When it comes to gambling and the lifestyle we associate with the activity, most of us will think of the bright lights of the Las Vegas strip, glamorous outfits and mountains of poker chips. But is the reality really quite so flashy? Can we truly rely on TV representations of gambling when it comes to partaking in our own experiences? While we advise reading through something like Ladbroke’s beginners guide to casinos if you’re planning on visiting one yourself, we’ve also decided to take a closer look into how gambling is represented in TV shows and how accurate it might truly be.
Las Vegas (2003-2008)
Of all of the shows set in sin city itself, Las Vegas is possible the one that is most worthy of attention. Gary Scott Thompson’s take on a drama set in Las Vegas with a title of the same name was a surprising one in the sense that it was not only good, but it also lasted the longest on TV than many of its predecessors. Ed Deline – played by James Caan – is a former CIA operative turned boss of the Montecito casino. He plays alongside Josh Duhamel who plays his apprentice, who ultimately comes to take Deline’s place as boss of the casino in the final series. The series follows Ed Deline and Danny McCoy (his apprentice) as they work on the surveillance team at the casino, looking for cheaters, hosting and protecting high profile guests, and dealing with those who win too much personally. It’s a fast paced drama that unfortunately became weaker in its final season.
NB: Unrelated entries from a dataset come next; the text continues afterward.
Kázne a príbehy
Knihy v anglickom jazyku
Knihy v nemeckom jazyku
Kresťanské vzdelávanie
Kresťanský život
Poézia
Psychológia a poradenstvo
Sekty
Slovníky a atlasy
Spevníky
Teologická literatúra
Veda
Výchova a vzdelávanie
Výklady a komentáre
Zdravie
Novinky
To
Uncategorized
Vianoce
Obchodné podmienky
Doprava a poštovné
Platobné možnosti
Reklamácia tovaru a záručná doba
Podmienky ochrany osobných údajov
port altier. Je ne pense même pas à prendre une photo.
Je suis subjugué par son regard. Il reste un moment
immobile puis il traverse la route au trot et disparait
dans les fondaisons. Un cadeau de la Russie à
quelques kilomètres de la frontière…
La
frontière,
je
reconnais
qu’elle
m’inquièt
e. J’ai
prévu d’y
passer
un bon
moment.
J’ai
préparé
Vegas was a period drama set in the city of the same name, specifically in the 60’s Las Vegas. Originally, Nicholas Pileggi – the co-creator for the series – had wanted to make this idea a movie, but after struggling to make it into the traditional three-act form of a feature length movie, it was suggested that Vegas become a long-form TV show instead. Starring Dennis Quaid as Sherriff Ralph Lamb and Michael Chiklis as Vincent Savino, the series follows the Sherriff through his dealings with Chicago Mobster Savino who had moved to the west to set up his own operation in the Las Vegas gambling industry. This portrayal of gambling – and in particular Las Vegas – sets the whole situation up as being corrupt, or at least easy to corrupt with the right knowledge. Of course, every industry had its risks, but it’s important to take these kinds of shows with a pinch of salt – after all, they are just shows!
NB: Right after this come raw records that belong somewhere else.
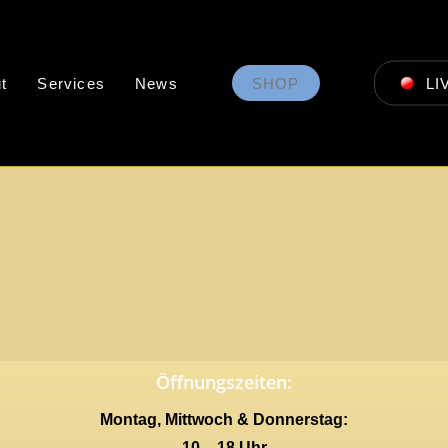
t
Services
News
SHOP
LI
Öffnungszeiten:
Montag, Mittwoch & Donnerstag:
10 – 18 Uhr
The American drama TV series Luck was created by David Milch and aired on HBO. Starring Dustin Hoffman as Chester “Ace” Bernstein, the series premiered on January 29 2012, after the first episode had aired on December 11th 2011 as a preview. The series seemed so popular that it was immediately renewed, for 2013, but due to concerns for animal safety, it was cancelled on March 14th 2012. The series follows Bernstein after he is released from prison and begins to plot his revenge on the associates that had had him arrested in the first place. With the help of Gus, his trusted bodyguard and driver who also acts as a front for his race horse investment, Ace attempts to reverse the bad fortunes of a famous racetrack, with mixed results. This show in particular takes a different approach to gambling, focusing on horse racing as a medium. Like Vegas it offers a more corrupt view on gambling and horse racing – and with its animal safety concerns it can even go as far as putting people off of the idea completely.
For the sake of a story and a worthy show, gambling and Las Vegas are often blown out of proportion. The corrupt, overly glamorous view of it all needs to be taken with a pinch of salt, and plenty of research is key when it comes to involving ourselves in the same world depicted so widely in TV.